去美国前,季老抓着蔡德贵的手说:“等你回来,咱们接着说。”他的精神那样矍铄,连蔡德贵都忽略了:这,竟是永别。
《大国学》终于完成了,65岁的蔡德贵一脸释然:还好,总算没有辜负先生的重托。
齐鲁文化让我和季老结缘
晨报:季老身边大学者很多,为何让您写口述史?
蔡德贵:我大学时是季老的学生,但接触很少,以后工作中有过联系,但也不多。后来,我为季老写了传记,那是第一本得到季老认可的传,所以,这次他也找我来代笔了。当初我给季老写传时,有人问“凭什么你来写”,说实话,我也不知道,也许我和季老都是山东人吧,我们对齐鲁文化有共同的感受。
晨报:仅仅因为老乡关系吗?
蔡德贵:齐鲁文化源远流长,所谓百家争鸣,都发生在齐鲁,季老晚年主张“爱国、孝亲、尊师、重道”,这与他少年时的文化氛围息息相关,晚年他一直想写几篇文章,即《士与侠》、《恢复历史的真相》等,作为一生的总结,它们都与齐鲁文化相关。但季老年龄大了,无力完成,他希望找一个对齐鲁文化有体会的人来记录他的口述,这可能是他选择我的原因吧。
完全推翻传统行不通
晨报:本书谈了很多国学的话题,但这些复归传统的思路,能适应现代社会吗?
蔡德贵:季老对此进行了很深入的思考,他说,五四那么伟大的一次运动,也存在遗憾,就是对传统过分否定。事实上,任何民族都不可能中断自己的传统,没有传统,你的特色何在?又如何能建立一个稳定的社会呢?今天孔子学院在全球这么火,说明传统思想并没有失去它的价值,现代社会造成三个方面关系的紧张,即:人与自然、人与社会、物质与精神。而要解决这个问题,就要深入研究孔子的“和谐”思想。

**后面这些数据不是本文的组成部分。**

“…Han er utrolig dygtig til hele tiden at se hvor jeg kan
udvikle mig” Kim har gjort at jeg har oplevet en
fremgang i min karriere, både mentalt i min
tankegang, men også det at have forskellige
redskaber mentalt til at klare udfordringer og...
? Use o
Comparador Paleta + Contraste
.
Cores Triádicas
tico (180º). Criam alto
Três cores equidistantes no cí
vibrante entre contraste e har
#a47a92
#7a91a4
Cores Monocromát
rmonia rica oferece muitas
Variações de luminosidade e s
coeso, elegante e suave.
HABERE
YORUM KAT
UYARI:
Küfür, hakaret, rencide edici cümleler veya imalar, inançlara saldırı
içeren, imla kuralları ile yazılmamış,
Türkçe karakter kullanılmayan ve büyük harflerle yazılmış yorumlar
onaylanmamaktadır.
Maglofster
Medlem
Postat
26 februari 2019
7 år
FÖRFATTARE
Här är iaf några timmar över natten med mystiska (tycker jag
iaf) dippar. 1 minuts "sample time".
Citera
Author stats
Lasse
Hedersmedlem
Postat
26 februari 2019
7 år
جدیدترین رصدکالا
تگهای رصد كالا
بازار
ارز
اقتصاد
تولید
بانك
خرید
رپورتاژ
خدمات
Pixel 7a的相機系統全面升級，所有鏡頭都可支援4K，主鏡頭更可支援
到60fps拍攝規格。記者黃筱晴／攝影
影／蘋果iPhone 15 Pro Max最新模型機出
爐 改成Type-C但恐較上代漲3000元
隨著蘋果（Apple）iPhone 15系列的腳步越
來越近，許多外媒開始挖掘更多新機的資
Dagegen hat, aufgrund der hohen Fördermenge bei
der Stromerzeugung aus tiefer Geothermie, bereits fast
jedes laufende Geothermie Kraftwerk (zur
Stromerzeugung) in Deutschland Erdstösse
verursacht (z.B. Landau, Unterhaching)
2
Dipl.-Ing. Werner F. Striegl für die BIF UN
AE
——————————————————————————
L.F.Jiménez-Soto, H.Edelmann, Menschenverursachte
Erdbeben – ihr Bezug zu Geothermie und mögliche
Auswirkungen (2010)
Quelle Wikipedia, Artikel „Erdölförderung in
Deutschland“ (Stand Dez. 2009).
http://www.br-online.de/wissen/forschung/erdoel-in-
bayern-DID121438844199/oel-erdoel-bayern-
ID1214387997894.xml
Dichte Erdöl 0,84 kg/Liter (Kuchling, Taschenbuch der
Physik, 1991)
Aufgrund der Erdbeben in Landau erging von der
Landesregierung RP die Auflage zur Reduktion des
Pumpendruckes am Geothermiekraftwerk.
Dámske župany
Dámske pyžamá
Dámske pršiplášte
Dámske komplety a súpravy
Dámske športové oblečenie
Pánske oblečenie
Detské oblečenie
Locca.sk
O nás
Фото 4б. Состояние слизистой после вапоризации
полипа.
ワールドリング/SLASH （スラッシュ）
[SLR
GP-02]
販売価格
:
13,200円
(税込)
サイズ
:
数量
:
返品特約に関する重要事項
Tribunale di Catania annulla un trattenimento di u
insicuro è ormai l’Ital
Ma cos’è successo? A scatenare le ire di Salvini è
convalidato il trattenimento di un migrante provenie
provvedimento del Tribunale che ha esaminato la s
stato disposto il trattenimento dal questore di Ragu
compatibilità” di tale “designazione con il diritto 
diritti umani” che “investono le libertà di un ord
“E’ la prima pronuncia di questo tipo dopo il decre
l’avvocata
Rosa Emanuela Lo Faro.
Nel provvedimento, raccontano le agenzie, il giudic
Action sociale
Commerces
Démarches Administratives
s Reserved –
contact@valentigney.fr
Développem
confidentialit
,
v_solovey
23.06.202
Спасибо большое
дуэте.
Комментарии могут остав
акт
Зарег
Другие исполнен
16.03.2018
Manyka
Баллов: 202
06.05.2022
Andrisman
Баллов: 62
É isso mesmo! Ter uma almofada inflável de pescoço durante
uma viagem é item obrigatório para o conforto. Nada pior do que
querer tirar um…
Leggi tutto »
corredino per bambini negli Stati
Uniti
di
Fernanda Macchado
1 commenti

晨报:现代社会,人们更倾向于制度决定论,忽略制度问责,只谈人性,有意义吗?
蔡德贵:什么制度下都有好人有坏人,改造制度的根本还是在改变人心,关注人性的问题与关注制度并不矛盾。
儒家不扼杀理性精神
晨报:但传统礼教压抑人性,扭曲了我们的科学和理性精神,令我们错失了现代化的机遇,这难道不是事实吗?
蔡德贵:我不同意你的判断。科学精神与人的思维方式有关,与传统关系不大。季老把世界文化分成四种,即中国、印度、伊斯兰和希腊。后来我写论文,分成三种,即筷子、手指和刀叉。筷子文化以中国为代表,筷子用力不直接作用在食物上,这就形成了综合性思维,不强调征服自然,而是与自然共存,所以人文精神比较强。手指文化以印度、伊斯兰为代表,他们吃饭不用手就感觉不够香,这种亲证自然,使他们时时刻刻体会到自然的威力,所以宗教精神特别强,形成了辩证思维。刀叉文化则相对理性,注重逻辑,形成了分析思维,16世纪西方普遍使用刀叉后,科学精神迅速提升。我把这篇论文给季老看,他说“有道理啊”,中国文明曾错过了现代化,这是思维方式的问题,宋代时我们将辩证思维融合进来,现在我们正努力融合分析思维,只要我们更重视分析思维,我们的科学也会得到较快发展。
新儒家缺乏实践勇气
晨报:传统中国社会是泛伦理社会,但一直未能解决虚伪的问题,毕竟善缺乏外在的标准,国学能解决这个问题吗?